PROBLEM REQUIREMENTS:
The records below are to be written out exactly, with every picture omitted.

Stored data entries:
★ ★ ★ ★ ★

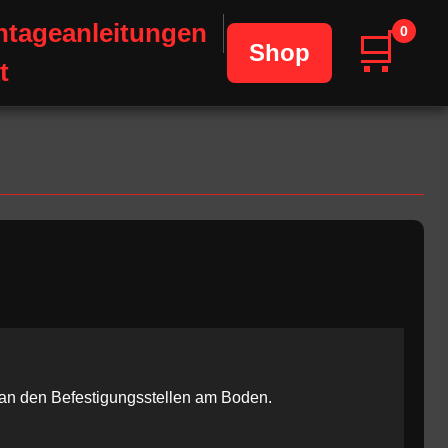
tageanleitungen
0
🛒
Shop
t
 an den Befestigungsstellen am Boden.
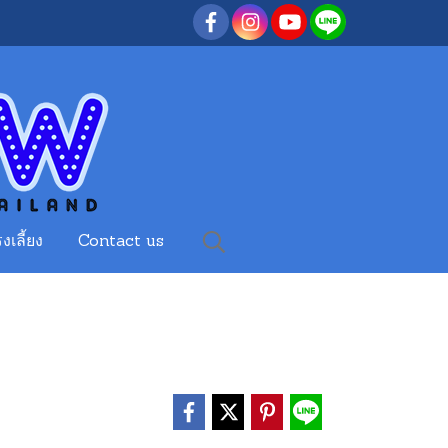
งเลี้ยง
Contact us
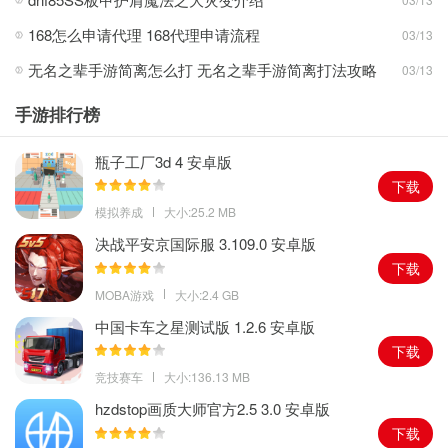
2。一下子抓住每个人的需求，各种优惠可以及时加入，让你随时获
168怎么申请代理 168代理申请流程
03/13
得更多惊喜。
无名之辈手游简离怎么打 无名之辈手游简离打法攻略
03/13
3。我们将为您提供大量的优质商品，包括高端电子电器等。，而且
我们还可以一键购买，为您省下一大笔钱。
手游排行榜
瓶子工厂3d 4 安卓版
下载
模拟养成
大小:25.2 MB
决战平安京国际服 3.109.0 安卓版
下载
MOBA游戏
大小:2.4 GB
中国卡车之星测试版 1.2.6 安卓版
下载
竞技赛车
大小:136.13 MB
hzdstop画质大师官方2.5 3.0 安卓版
下载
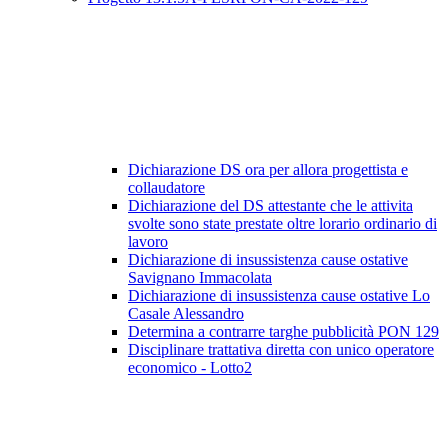
Dichiarazione DS ora per allora progettista e
collaudatore
Dichiarazione del DS attestante che le attivita
svolte sono state prestate oltre lorario ordinario di
lavoro
Dichiarazione di insussistenza cause ostative
Savignano Immacolata
Dichiarazione di insussistenza cause ostative Lo
Casale Alessandro
Determina a contrarre targhe pubblicità PON 129
Disciplinare trattativa diretta con unico operatore
economico - Lotto2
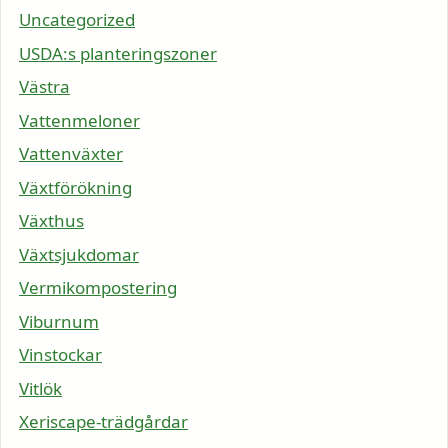
Uncategorized
USDA:s planteringszoner
Västra
Vattenmeloner
Vattenväxter
Växtförökning
Växthus
Växtsjukdomar
Vermikompostering
Viburnum
Vinstockar
Vitlök
Xeriscape-trädgårdar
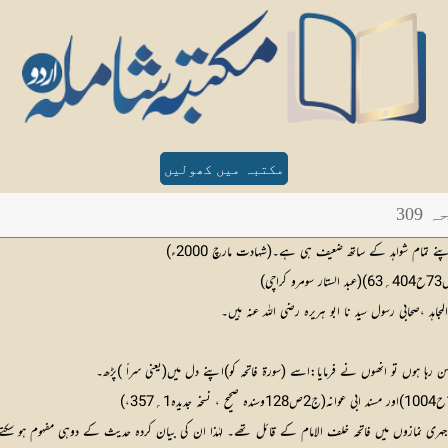
مکتبہ میں کھولیں
30
ہد ،صحابی رسول سید نا ابو ہریرہ رضی اللہ عنہ ہیں۔
سن رہا ہوں تو انھوں نے فرمایا:اسے (سورۃ فاتحہ کو)اپنے دل میں(یعنی سراً )پڑھ۔
ور جہری نمازوں میں فاتحہ خلف الامام کے قائل تھے۔ لہٰذا ان کی بیان کردہ حدیث کے دوہی مفہوم ہو سکتے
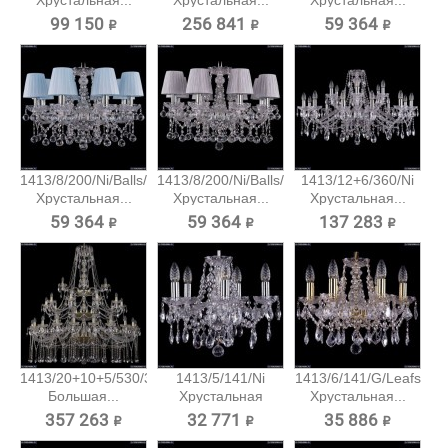
Хрустальная...
Хрустальная...
Хрустальная...
99 150 ₽
256 841 ₽
59 364 ₽
1413/8/200/Ni/Balls/SH4
1413/8/200/Ni/Balls/SH6
1413/12+6/360/Ni
Хрустальная...
Хрустальная...
Хрустальная...
59 364 ₽
59 364 ₽
137 283 ₽
1413/20+10+5/530/3d/G
1413/5/141/Ni
1413/6/141/G/Leafs
Большая...
Хрустальная
Хрустальная...
подвесная...
357 263 ₽
32 771 ₽
35 886 ₽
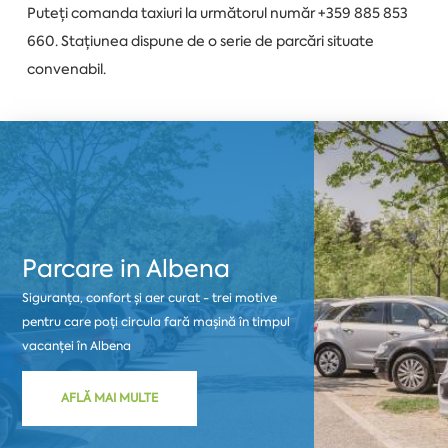
Puteți comanda taxiuri la următorul număr +359 885 853
660. Stațiunea dispune de o serie de parcări situate
convenabil.
Parcare in Albena
Siguranța, confort și aer curat - trei motive
pentru care poți circula fară mașină în timpul
vacanței în Albena
AFLĂ MAI MULTE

★ ★ ★ ★ ★

RESULT:
tageanleitungen
0
🛒
Shop
t
 an den Befestigungsstellen am Boden.
งเลี้ยง
Contact us
2。一下子抓住每个人的需求，各种优惠可以及时加入，让你随时获
168怎么申请代理 168代理申请流程
03/13
得更多惊喜。
无名之辈手游简离怎么打 无名之辈手游简离打法攻略
03/13
3。我们将为您提供大量的优质商品，包括高端电子电器等。，而且
我们还可以一键购买，为您省下一大笔钱。
手游排行榜
瓶子工厂3d 4 安卓版
下载
模拟养成
大小:25.2 MB
决战平安京国际服 3.109.0 安卓版
下载
MOBA游戏
大小:2.4 GB
中国卡车之星测试版 1.2.6 安卓版
下载
竞技赛车
大小:136.13 MB
hzdstop画质大师官方2.5 3.0 安卓版
下载
Dichiarazione DS ora per allora progettista e
collaudatore
Dichiarazione del DS attestante che le attivita
svolte sono state prestate oltre lorario ordinario di
lavoro
Dichiarazione di insussistenza cause ostative
Savignano Immacolata
Dichiarazione di insussistenza cause ostative Lo
Casale Alessandro
Determina a contrarre targhe pubblicità PON 129
Disciplinare trattativa diretta con unico operatore
economico - Lotto2
Uncategorized
USDA:s planteringszoner
Västra
Vattenmeloner
Vattenväxter
Växtförökning
Växthus
Växtsjukdomar
Vermikompostering
Viburnum
Vinstockar
Vitlök
Xeriscape-trädgårdar
مکتبہ میں کھولیں
30
ہد ،صحابی رسول سید نا ابو ہریرہ رضی اللہ عنہ ہیں۔
سن رہا ہوں تو انھوں نے فرمایا:اسے (سورۃ فاتحہ کو)اپنے دل میں(یعنی سراً )پڑھ۔
ور جہری نمازوں میں فاتحہ خلف الامام کے قائل تھے۔ لہٰذا ان کی بیان کردہ حدیث کے دوہی مفہوم ہو سکتے
Хрустальная...
Хрустальная...
Хрустальная...
99 150 ₽
256 841 ₽
59 364 ₽
1413/8/200/Ni/Balls/SH4
1413/8/200/Ni/Balls/SH6
1413/12+6/360/Ni
Хрустальная...
Хрустальная...
Хрустальная...
59 364 ₽
59 364 ₽
137 283 ₽
1413/20+10+5/530/3d/G
1413/5/141/Ni
1413/6/141/G/Leafs
Большая...
Хрустальная
Хрустальная...
подвесная...
357 263 ₽
32 771 ₽
35 886 ₽
Puteți comanda taxiuri la următorul număr +359 885 853
660. Stațiunea dispune de o serie de parcări situate
convenabil.
Parcare in Albena
Siguranța, confort și aer curat - trei motive
pentru care poți circula fară mașină în timpul
vacanței în Albena
AFLĂ MAI MULTE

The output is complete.